::: Material for the task :::
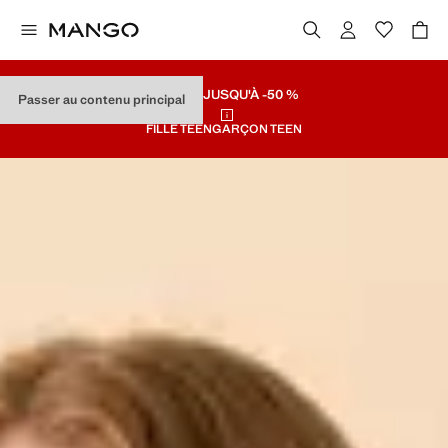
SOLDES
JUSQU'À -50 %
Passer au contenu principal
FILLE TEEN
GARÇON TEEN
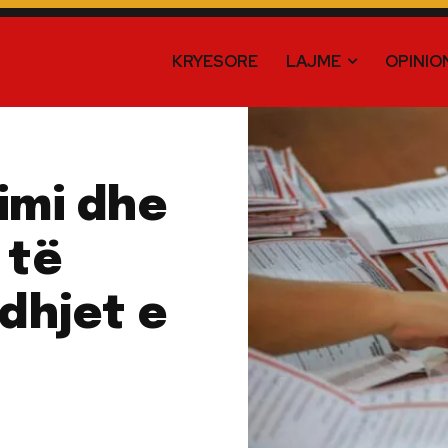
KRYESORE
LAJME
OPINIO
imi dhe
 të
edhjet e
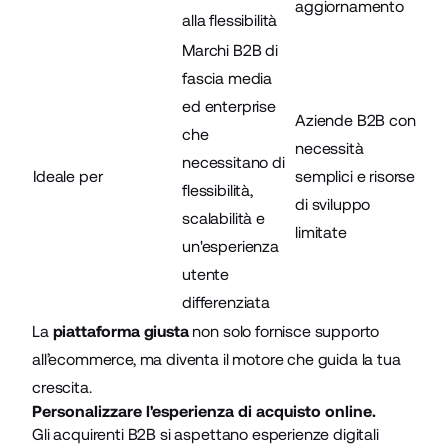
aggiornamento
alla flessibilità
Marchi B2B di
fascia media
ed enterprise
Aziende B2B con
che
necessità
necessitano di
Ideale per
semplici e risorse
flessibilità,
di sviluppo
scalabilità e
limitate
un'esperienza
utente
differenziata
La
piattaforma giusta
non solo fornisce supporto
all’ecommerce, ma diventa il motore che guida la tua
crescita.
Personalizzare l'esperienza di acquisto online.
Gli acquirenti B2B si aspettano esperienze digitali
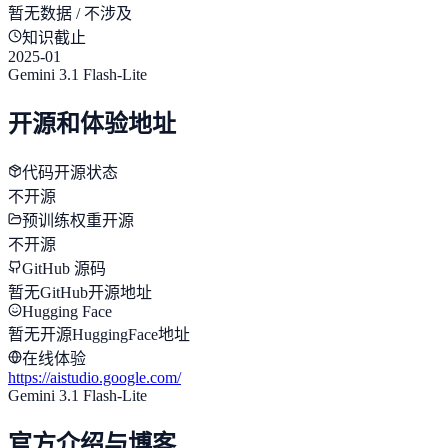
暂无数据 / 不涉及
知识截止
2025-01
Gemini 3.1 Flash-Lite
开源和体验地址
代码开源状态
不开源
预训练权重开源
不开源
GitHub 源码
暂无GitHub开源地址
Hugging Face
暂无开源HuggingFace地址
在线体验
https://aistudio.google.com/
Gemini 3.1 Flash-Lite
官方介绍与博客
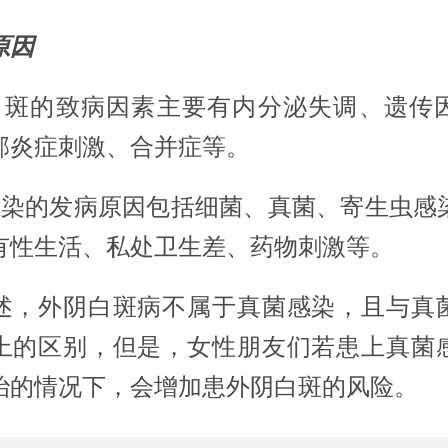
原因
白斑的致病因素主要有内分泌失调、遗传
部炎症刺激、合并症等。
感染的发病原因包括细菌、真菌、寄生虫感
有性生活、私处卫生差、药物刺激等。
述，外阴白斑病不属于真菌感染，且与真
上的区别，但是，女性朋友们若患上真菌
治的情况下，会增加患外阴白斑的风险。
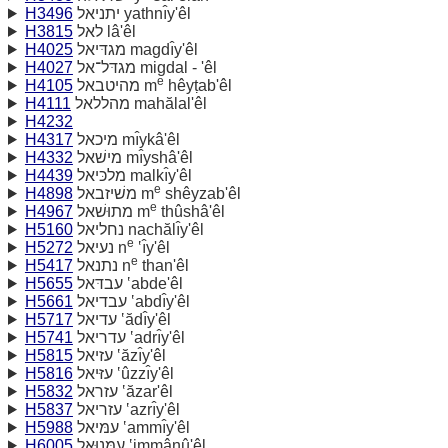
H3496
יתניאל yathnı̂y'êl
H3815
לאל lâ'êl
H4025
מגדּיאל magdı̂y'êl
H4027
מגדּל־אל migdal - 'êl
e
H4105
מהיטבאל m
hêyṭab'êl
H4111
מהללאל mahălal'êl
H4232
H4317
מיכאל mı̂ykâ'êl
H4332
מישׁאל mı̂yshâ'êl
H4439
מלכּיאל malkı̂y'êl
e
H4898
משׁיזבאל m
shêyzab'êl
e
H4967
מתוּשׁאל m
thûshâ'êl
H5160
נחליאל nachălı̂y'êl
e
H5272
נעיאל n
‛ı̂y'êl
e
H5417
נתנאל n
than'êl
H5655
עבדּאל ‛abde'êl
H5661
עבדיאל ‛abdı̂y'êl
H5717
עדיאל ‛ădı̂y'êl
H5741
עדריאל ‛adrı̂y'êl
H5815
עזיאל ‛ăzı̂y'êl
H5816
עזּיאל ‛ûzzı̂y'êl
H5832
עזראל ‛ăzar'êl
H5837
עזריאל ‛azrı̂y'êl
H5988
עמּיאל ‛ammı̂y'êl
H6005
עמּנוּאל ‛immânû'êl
:::
__Work required__. Your answer must be every record above, word for word, with no pictures.

__Your response__.
SOLDES
JUSQU'À -50 %
Passer au contenu principal
FILLE TEEN
GARÇON TEEN
KRYESORE
LAJME
OPINIO
imi dhe
 të
edhjet e
aggiornamento
alla flessibilità
Marchi B2B di
fascia media
ed enterprise
Aziende B2B con
che
necessità
necessitano di
Ideale per
semplici e risorse
flessibilità,
di sviluppo
scalabilità e
limitate
un'esperienza
utente
differenziata
La
piattaforma giusta
non solo fornisce supporto
all’ecommerce, ma diventa il motore che guida la tua
crescita.
Personalizzare l'esperienza di acquisto online.
Gli acquirenti B2B si aspettano esperienze digitali
暂无数据 / 不涉及
知识截止
2025-01
Gemini 3.1 Flash-Lite
开源和体验地址
代码开源状态
不开源
预训练权重开源
不开源
GitHub 源码
暂无GitHub开源地址
Hugging Face
暂无开源HuggingFace地址
在线体验
https://aistudio.google.com/
Gemini 3.1 Flash-Lite
官方介绍与博客
原因
白斑的致病因素主要有内分泌失调、遗传
部炎症刺激、合并症等。
感染的发病原因包括细菌、真菌、寄生虫感
有性生活、私处卫生差、药物刺激等。
述，外阴白斑病不属于真菌感染，且与真
上的区别，但是，女性朋友们若患上真菌
治的情况下，会增加患外阴白斑的风险。
H3496
יתניאל yathnı̂y'êl
H3815
לאל lâ'êl
H4025
מגדּיאל magdı̂y'êl
H4027
מגדּל־אל migdal - 'êl
e
H4105
מהיטבאל m
hêyṭab'êl
H4111
מהללאל mahălal'êl
H4232
H4317
מיכאל mı̂ykâ'êl
H4332
מישׁאל mı̂yshâ'êl
H4439
מלכּיאל malkı̂y'êl
e
H4898
משׁיזבאל m
shêyzab'êl
e
H4967
מתוּשׁאל m
thûshâ'êl
H5160
נחליאל nachălı̂y'êl
e
H5272
נעיאל n
‛ı̂y'êl
e
H5417
נתנאל n
than'êl
H5655
עבדּאל ‛abde'êl
H5661
עבדיאל ‛abdı̂y'êl
H5717
עדיאל ‛ădı̂y'êl
H5741
עדריאל ‛adrı̂y'êl
H5815
עזיאל ‛ăzı̂y'êl
H5816
עזּיאל ‛ûzzı̂y'êl
H5832
עזראל ‛ăzar'êl
H5837
עזריאל ‛azrı̂y'êl
H5988
עמּיאל ‛ammı̂y'êl
H6005
עמּנוּאל ‛immânû'êl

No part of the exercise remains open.